Task goal —
Your answer must be the listing repeated word for word, without its pictures.

Records —
★ ★ ★
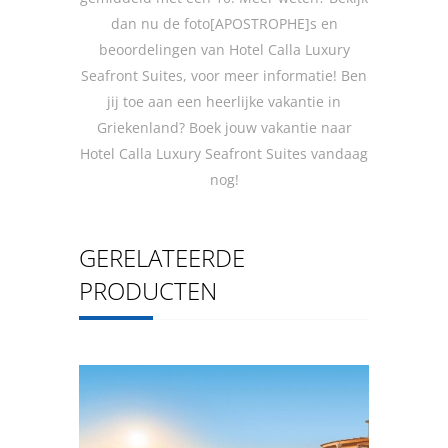
dan nu de foto[APOSTROPHE]s en
beoordelingen van Hotel Calla Luxury
Seafront Suites, voor meer informatie! Ben
jij toe aan een heerlijke vakantie in
Griekenland? Boek jouw vakantie naar
Hotel Calla Luxury Seafront Suites vandaag
nog!
GERELATEERDE
PRODUCTEN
★ ★ ★
Solution to this exercise —
dan nu de foto[APOSTROPHE]s en
beoordelingen van Hotel Calla Luxury
Seafront Suites, voor meer informatie! Ben
jij toe aan een heerlijke vakantie in
Griekenland? Boek jouw vakantie naar
Hotel Calla Luxury Seafront Suites vandaag
nog!
GERELATEERDE
PRODUCTEN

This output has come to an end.